The warning from the Bank comes amid growing speculation that it may begin to consider lifting the cost of borrowing within months.
Research published in the Bank's Quarterly Bulletin sketches out a worrying picture for UK households in the event of an increase in the cost of borrowing.
The Bank's statistics show that if rates rose by 2.5% to a level of 3%, more than half of the eight million families with mortgages would not have enough in their monthly budgets to afford the increased interest payments.
They would be forced to cut their spending or work longer hours.
However, the Bank said that if families' incomes increased by 5% in the coming years, then the proportion of mortgage-holders struggling to manage their payments would be around a third.
Insiders also pointed towards the fact that at present investors only expect interest rates to reach 1.7% by the end of 2016 - significantly lower than the 3% level in the Bank's scenario.
The shock would not be limited to those with mortgages. The Bank's report also found that almost 5% of small businesses in the UK faced a 50% or greater chance of defaulting if interest rates rose by four percentage points.
However, the report also found that for many families the current debt burden decreased over the past year.
The proportion of mortgagors struggling to pay for their accommodation remained relatively unchanged; the share of households worried about their debt levels dropped from 46% to 39%.
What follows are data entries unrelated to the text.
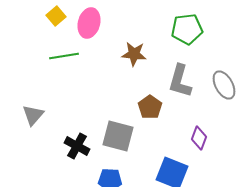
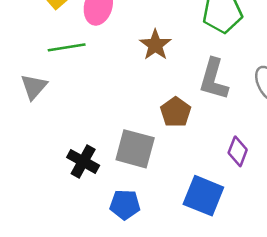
brown star: (134, 54) -> (155, 45), turned 30
gray triangle: (33, 115) -> (34, 87), moved

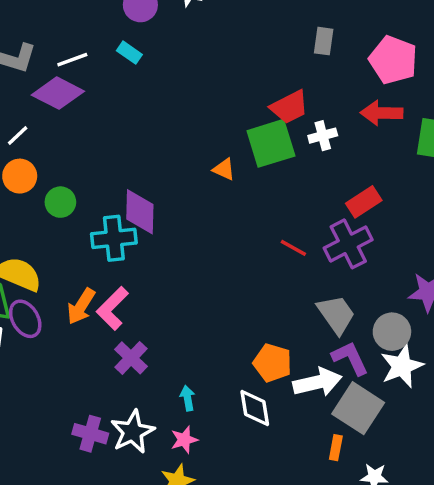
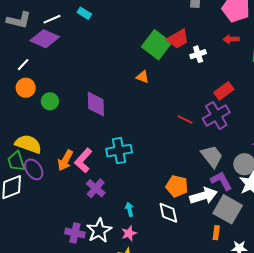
red arrow: (382, 113) -> (231, 39), size x0.7
green square: (271, 143) -> (157, 45), moved, turned -32
cyan cross: (114, 238) -> (119, 151), moved

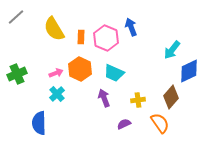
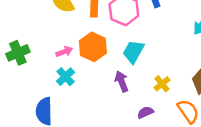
cyan trapezoid: (114, 73) -> (133, 52), turned 95
yellow cross: (138, 100) -> (162, 84), turned -32

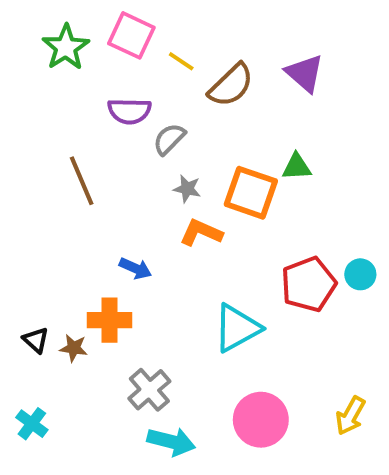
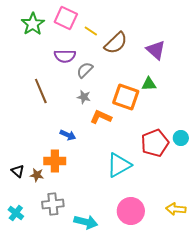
purple triangle: (305, 73) -> (156, 50), moved
gray star: (187, 189) -> (84, 97), moved
gray cross: (149, 390) -> (53, 204), moved, turned 35
yellow arrow: (350, 416) -> (176, 209), turned 66

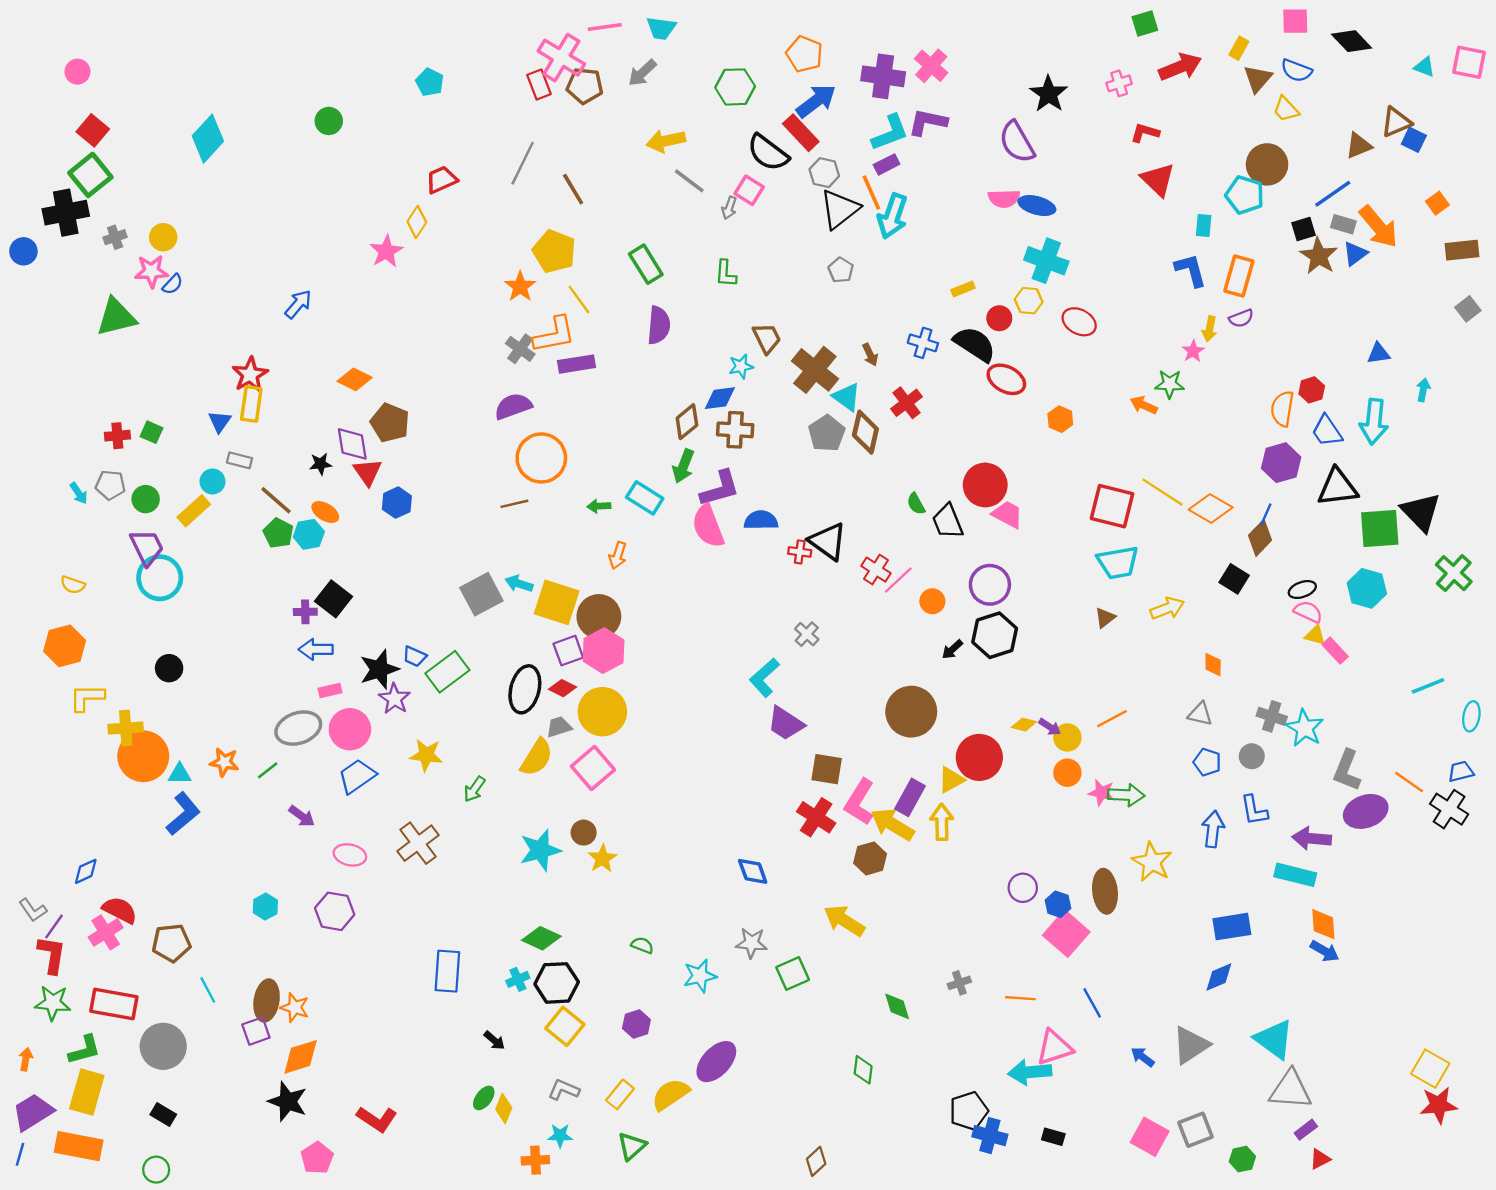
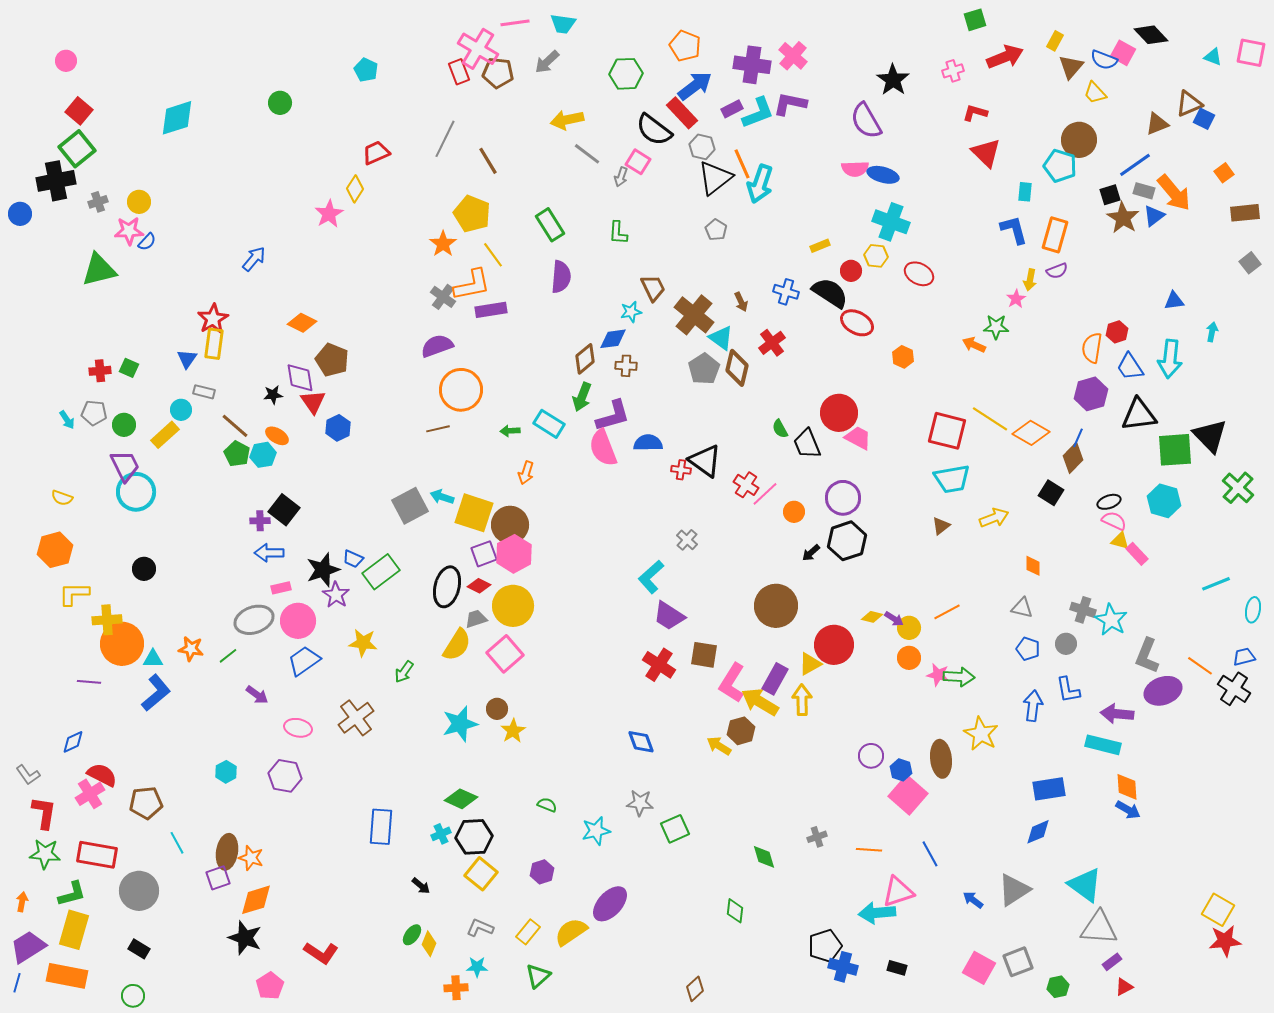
pink square: (1295, 21) -> (1123, 53), moved, turned 30
cyan diamond: (208, 139) -> (177, 118), turned 30
purple rectangle: (887, 164) -> (732, 109), moved
brown cross: (735, 430) -> (626, 366), size x0.7
red cross: (816, 817) -> (659, 665), moved
yellow arrow: (844, 921) -> (719, 746), moved, size x0.7
purple line: (54, 927) -> (89, 682), moved, turned 60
The most strain over the past year was felt by those who rent their home. The Bank's research shows that the number of renters who face credit card and unsecured loan interest bills of more than a fifth of their incomes has risen from 800,000 to 1.1 million this year.
The worry is that the households most exposed to debt problems are those who are renting, are unable to rely on the capital value of their home, and who have had to take out large loans to sustain their lifestyles.